At scale the active chain.db is peeled into archive segments while the boundary invariant archive.last_hmac_hash == next_segment.first.prev_hash proves no entries went missing.

flowchart LR
    subgraph T0["Day 0 — single chain"]
        C0["chain.db<br/>seq 1..6332<br/>82 MB"]
    end
    subgraph T1["After bijotel archive --before 2026-05-20"]
        A1["archive_may10-may20.db<br/>seq 1..3783<br/>42 MB"]
        C1["chain.db<br/>seq 3784..6332<br/>40 MB"]
        A1 -. "last_hmac_hash == first.prev_hash" .-> C1
    end
    subgraph T2["Verify continuity"]
        VC["bijotel verify-continuity<br/>archive.db chain.db"]
        VC --> R["VALID, CONTINUOUS<br/>6332 entries / 2 segments"]
    end
    C0 ==> A1
    C0 ==> C1

Range-aware verify and export also live in v2.2.0:

  • bijotel verify --range 5000:6000 / --since 2026-05-20 / --until 2026-05-25 / --last 1000
  • bijotel export ... --range A:B produces a segment block with boundary_prev_hash that the auditor anchors against, instead of GENESIS, when the slice doesn't start at seq=1.
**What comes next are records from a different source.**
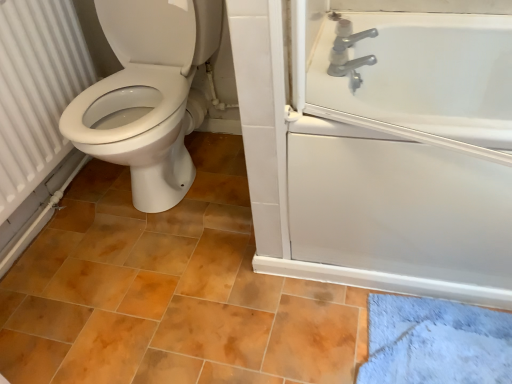 What do you see at coordinates (346, 50) in the screenshot? I see `silver metallic faucet at upper right` at bounding box center [346, 50].

The width and height of the screenshot is (512, 384). What do you see at coordinates (409, 158) in the screenshot?
I see `white glossy bathtub at upper right` at bounding box center [409, 158].

Locate an element on the screen. white textured radiator at left is located at coordinates (36, 91).

Describe the element at coordinates (36, 91) in the screenshot. I see `white textured radiator at left` at that location.

The height and width of the screenshot is (384, 512). Find the location of `silver metallic faucet at upper right`. silver metallic faucet at upper right is located at coordinates (346, 50).

Considering the relative sizes of white textured radiator at left and silver metallic faucet at upper right in the image provided, is white textured radiator at left shorter than silver metallic faucet at upper right?

In fact, white textured radiator at left may be taller than silver metallic faucet at upper right.

From a real-world perspective, who is located lower, white textured radiator at left or silver metallic faucet at upper right?

white textured radiator at left, from a real-world perspective.

The height and width of the screenshot is (384, 512). In order to click on radiator beneath the silver metallic faucet at upper right (from a real-world perspective) in this screenshot , I will do click(x=36, y=91).

Which object is thinner, white textured radiator at left or silver metallic faucet at upper right?

Thinner between the two is white textured radiator at left.

Can you tell me how much silver metallic faucet at upper right and white textured radiator at left differ in facing direction?

The angular difference between silver metallic faucet at upper right and white textured radiator at left is 0.398 degrees.

Is silver metallic faucet at upper right taller or shorter than white textured radiator at left?

Clearly, silver metallic faucet at upper right is shorter compared to white textured radiator at left.

Is silver metallic faucet at upper right beside white textured radiator at left?

No.

Considering the relative positions of white textured radiator at left and white glossy bathtub at upper right in the image provided, is white textured radiator at left to the right of white glossy bathtub at upper right from the viewer's perspective?

No.

Considering the points (16, 122) and (484, 183), which point is behind, point (16, 122) or point (484, 183)?

The point (16, 122) is farther from the camera.

Is white textured radiator at left aimed at white glossy bathtub at upper right?

Yes, white textured radiator at left is turned towards white glossy bathtub at upper right.

Looking at their sizes, would you say white textured radiator at left is wider or thinner than white glossy bathtub at upper right?

white textured radiator at left is thinner than white glossy bathtub at upper right.

Is silver metallic faucet at upper right not inside white glossy bathtub at upper right?

Indeed, silver metallic faucet at upper right is completely outside white glossy bathtub at upper right.

From a real-world perspective, is silver metallic faucet at upper right above or below white glossy bathtub at upper right?

In terms of real-world spatial position, silver metallic faucet at upper right is above white glossy bathtub at upper right.

Which is more distant, (342, 22) or (382, 220)?

The point (342, 22) is behind.

Is silver metallic faucet at upper right shorter than white glossy bathtub at upper right?

Indeed, silver metallic faucet at upper right has a lesser height compared to white glossy bathtub at upper right.

Is point (440, 169) more distant than point (341, 71)?

No, (440, 169) is closer to viewer.

Can you confirm if white glossy bathtub at upper right is smaller than silver metallic faucet at upper right?

Actually, white glossy bathtub at upper right might be larger than silver metallic faucet at upper right.

In terms of width, does white glossy bathtub at upper right look wider or thinner when compared to silver metallic faucet at upper right?

white glossy bathtub at upper right is wider than silver metallic faucet at upper right.

Find the location of a particular element. The width and height of the screenshot is (512, 384). bath that is on the right side of white textured radiator at left is located at coordinates (409, 158).

Which of these two, white glossy bathtub at upper right or white textured radiator at left, is bigger?

white glossy bathtub at upper right.

Can you confirm if white glossy bathtub at upper right is thinner than white textured radiator at left?

No, white glossy bathtub at upper right is not thinner than white textured radiator at left.

How many degrees apart are the facing directions of white glossy bathtub at upper right and white textured radiator at left?

90.7 degrees separate the facing orientations of white glossy bathtub at upper right and white textured radiator at left.

Identify the location of tap behind the white textured radiator at left. This screenshot has width=512, height=384. (346, 50).

You are a GUI agent. You are given a task and a screenshot of the screen. Output one action in this format:
    pyautogui.click(x=<x>, y=<y>)
    Task: Click on the radiator in front of the silver metallic faucet at upper right
    This screenshot has width=512, height=384.
    Given the screenshot: What is the action you would take?
    pyautogui.click(x=36, y=91)

Based on their spatial positions, is silver metallic faucet at upper right or white textured radiator at left closer to white glossy bathtub at upper right?

Among the two, silver metallic faucet at upper right is located nearer to white glossy bathtub at upper right.

Based on the photo, considering their positions, is silver metallic faucet at upper right positioned closer to white textured radiator at left than white glossy bathtub at upper right?

Based on the image, silver metallic faucet at upper right appears to be nearer to white textured radiator at left.

Which object lies nearer to the anchor point white glossy bathtub at upper right, white textured radiator at left or silver metallic faucet at upper right?

Among the two, silver metallic faucet at upper right is located nearer to white glossy bathtub at upper right.

Which object lies further to the anchor point silver metallic faucet at upper right, white textured radiator at left or white glossy bathtub at upper right?

Based on the image, white textured radiator at left appears to be further to silver metallic faucet at upper right.

Estimate the real-world distances between objects in this image. Which object is further from silver metallic faucet at upper right, white glossy bathtub at upper right or white textured radiator at left?

The object further to silver metallic faucet at upper right is white textured radiator at left.

Looking at the image, which one is located further to white textured radiator at left, white glossy bathtub at upper right or silver metallic faucet at upper right?

white glossy bathtub at upper right.

Find the location of a particular element. The image size is (512, 384). tap between white textured radiator at left and white glossy bathtub at upper right in the horizontal direction is located at coordinates (346, 50). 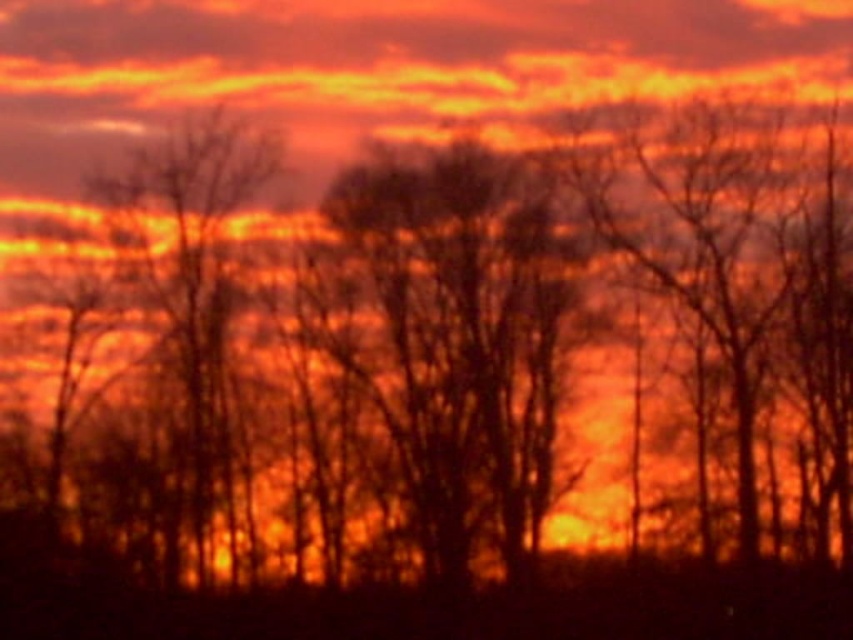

See docs/operations/chain-archival.md for the operational playbook.

Compatibility notes

  • Python 3.11+ (uses | for union types, tomllib, etc.).
  • OTel SDK 1.27.0+ for stable gen_ai.* attribute names.
  • SQLite ≥ 3.35.0 for the BEGIN IMMEDIATE + WAL combo used by the hardening fix in v0.6.1.
  • Tested OS: Linux (GENA production), macOS, Windows. Windows-specific caveats documented in README "Known issues".

For schema changes, see migration notes in the Changelog. For production integration evidence, see the GENA + ARA chain stats reported in the Threat Model and the per-release notes on GitHub Releases.